- The paper introduces a novel Story-to-Motion framework that converts detailed narratives into continuous, controllable character animations.
- It employs a three-module approach combining text-driven scheduling, motion retrieval, and neural motion blending for seamless transitions.
- Experimental results show improved trajectory following, temporal action composition, and motion blending compared to state-of-the-art methods.
Introduction
The art of crafting virtual worlds and characters that move in harmony with compelling narratives is a challenge that spans across the animation, gaming, and film industries. At the forefront of this field is the novel task known as Story-to-Motion, which strives to synthesize character animations that are both infinite in scope and closely aligned with textual descriptions.
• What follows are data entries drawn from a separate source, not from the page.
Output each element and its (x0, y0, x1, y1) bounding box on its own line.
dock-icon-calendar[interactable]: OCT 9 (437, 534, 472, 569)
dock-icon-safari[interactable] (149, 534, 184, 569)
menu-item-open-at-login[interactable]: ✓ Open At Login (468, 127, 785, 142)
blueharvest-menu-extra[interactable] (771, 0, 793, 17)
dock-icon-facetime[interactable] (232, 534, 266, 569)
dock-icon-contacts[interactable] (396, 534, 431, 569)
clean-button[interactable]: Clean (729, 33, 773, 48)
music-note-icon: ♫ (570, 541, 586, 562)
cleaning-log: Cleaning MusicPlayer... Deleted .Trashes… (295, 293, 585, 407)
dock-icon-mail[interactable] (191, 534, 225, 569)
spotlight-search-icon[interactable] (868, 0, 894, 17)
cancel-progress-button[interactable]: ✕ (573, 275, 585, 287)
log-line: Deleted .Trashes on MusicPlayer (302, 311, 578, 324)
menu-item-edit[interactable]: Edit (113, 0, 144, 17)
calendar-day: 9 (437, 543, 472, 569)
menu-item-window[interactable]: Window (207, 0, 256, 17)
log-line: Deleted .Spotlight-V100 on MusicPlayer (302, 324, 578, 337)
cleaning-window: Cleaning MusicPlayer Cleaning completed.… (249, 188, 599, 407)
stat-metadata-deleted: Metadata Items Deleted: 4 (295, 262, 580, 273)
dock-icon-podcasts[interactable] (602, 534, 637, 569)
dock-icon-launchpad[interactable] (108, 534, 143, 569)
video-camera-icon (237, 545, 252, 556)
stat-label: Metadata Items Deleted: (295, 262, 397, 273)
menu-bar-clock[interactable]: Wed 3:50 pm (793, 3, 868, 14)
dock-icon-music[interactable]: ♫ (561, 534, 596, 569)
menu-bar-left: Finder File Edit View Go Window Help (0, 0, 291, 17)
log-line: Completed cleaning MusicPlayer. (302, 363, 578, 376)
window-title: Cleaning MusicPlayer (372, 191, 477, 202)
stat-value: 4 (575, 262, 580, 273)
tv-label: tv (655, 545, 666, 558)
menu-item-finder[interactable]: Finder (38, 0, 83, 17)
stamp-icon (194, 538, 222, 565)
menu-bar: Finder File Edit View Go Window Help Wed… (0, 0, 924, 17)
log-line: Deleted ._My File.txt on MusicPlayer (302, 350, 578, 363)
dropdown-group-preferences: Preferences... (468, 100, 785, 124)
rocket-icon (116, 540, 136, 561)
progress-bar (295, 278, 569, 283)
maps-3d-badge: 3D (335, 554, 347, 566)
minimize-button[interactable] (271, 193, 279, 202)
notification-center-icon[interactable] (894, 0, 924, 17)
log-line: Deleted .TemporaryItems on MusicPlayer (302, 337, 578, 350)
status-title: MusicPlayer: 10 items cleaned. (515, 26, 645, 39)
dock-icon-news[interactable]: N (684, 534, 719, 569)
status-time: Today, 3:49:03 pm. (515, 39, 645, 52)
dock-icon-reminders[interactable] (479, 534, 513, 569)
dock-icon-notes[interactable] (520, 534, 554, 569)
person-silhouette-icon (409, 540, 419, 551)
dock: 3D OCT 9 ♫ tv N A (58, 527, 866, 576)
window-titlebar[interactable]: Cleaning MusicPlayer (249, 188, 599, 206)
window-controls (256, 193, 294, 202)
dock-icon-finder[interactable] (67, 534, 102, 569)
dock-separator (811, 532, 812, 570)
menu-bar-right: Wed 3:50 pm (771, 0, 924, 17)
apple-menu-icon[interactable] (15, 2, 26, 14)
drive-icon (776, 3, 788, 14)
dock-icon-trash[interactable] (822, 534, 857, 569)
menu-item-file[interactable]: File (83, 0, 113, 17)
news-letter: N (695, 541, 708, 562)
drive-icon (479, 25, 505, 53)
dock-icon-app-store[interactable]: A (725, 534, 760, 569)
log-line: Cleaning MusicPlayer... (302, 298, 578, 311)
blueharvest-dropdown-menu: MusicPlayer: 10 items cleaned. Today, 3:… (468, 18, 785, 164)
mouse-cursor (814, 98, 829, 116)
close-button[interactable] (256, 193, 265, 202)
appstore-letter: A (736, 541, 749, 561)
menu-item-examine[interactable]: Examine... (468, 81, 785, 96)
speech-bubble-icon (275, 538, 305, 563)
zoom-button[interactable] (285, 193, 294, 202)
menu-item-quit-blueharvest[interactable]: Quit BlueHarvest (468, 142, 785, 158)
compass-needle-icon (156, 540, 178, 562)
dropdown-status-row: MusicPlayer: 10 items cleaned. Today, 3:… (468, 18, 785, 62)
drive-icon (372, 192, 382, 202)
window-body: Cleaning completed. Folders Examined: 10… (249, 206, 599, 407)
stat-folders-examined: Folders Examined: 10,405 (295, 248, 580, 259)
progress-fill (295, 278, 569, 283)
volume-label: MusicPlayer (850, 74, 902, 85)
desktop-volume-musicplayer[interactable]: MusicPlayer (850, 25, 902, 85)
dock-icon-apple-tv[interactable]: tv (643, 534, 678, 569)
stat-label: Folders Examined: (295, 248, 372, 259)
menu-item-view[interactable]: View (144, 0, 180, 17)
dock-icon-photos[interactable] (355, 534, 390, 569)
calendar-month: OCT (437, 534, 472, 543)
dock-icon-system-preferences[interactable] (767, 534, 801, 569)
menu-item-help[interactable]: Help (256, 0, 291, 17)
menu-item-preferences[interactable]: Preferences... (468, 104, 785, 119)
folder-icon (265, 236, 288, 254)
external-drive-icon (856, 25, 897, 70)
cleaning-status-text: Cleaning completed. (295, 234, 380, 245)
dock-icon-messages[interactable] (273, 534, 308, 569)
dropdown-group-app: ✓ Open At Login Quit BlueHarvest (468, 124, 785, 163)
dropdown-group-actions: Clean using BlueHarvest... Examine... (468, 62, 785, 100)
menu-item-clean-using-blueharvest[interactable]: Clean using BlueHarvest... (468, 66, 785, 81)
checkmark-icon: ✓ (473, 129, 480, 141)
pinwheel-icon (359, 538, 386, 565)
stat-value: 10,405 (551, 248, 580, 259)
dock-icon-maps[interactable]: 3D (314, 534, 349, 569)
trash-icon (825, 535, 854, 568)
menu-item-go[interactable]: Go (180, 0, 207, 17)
Overview of Story-to-Motion
The Story-to-Motion process begins by taking a detailed textual narrative—a "story"—and transforming it into a meticulously constructed sequence of character motions. What sets Story-to-Motion apart is its holistic approach: it attends to both the exacting details of kinematics (specifically, the trajectories characters follow) and the broader semantic meaning of actions described in a text. Traditional approaches have fallen short in this regard, focusing either on closely following trajectories without considering the text or generating brief, semantic motions while disregarding longer, trajectory-informed animations. The new system introduced aims to transcend these limitations.
Methodology
The system proposed in the paper comprises three interconnected modules:
- Text-driven Motion Scheduler: Utilizing a LLM, this module parses an input story, distilling it into a list of character actions, locations, and temporal spans. With some knowledge of the 3D scene, the locations mentioned can be translated into continuous trajectories via a path-finding algorithm.
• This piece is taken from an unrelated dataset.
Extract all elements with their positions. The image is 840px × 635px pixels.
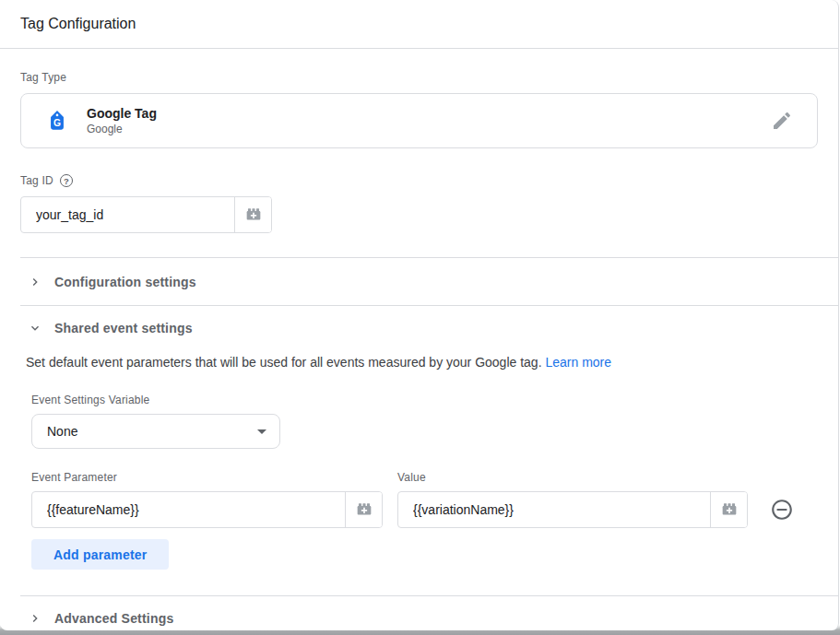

- Text-based Motion Retrieval: In this step, a motion database is accessed via an auto-regressive retrieval function to find matching clips that align with the text and provide a realistic portrayal of the motion. The retrieval strategy includes kinematic and semantic features to ensure the fidelity of both motion and narrative.
- Neural Motion Blending: This final module is where the magic happens. Here, the selected motion clips are woven into a seamless and natural motion sequence. To overcome common issues in blending, such as jarring transitions or mismatches in motion style, a progressive mask transformer has been developed, ensuring smoother transitions.
Experimental Results and Contributions
Evaluations reveal that the new system outperforms existing state-of-the-art methods in key sub-tasks: trajectory following, temporal action composition, and motion blending. Not only does it improve the quality of motion over short distances, but it also excels in the synthesis of extended sequences, a testament to its versatile applicability.
The contributions of this work are threefold, offering a comprehensive solution for infinite, lifelike motion generation tied to textual narratives, a text-driven, controllable system for long human animations, and empirical evidence of its superior performance across standard benchmarks.
Final Thoughts
Story-to-Motion represents a significant leap towards more natural and infinite character animation in response to narrative text. With the promise of enhancing the animation pipeline and offering new creative tools to filmmakers and game developers, it opens the door to an era where dynamic character animations are no longer bound by the limits of pre-scripted motion paths, but flow as freely as the stories they are born from.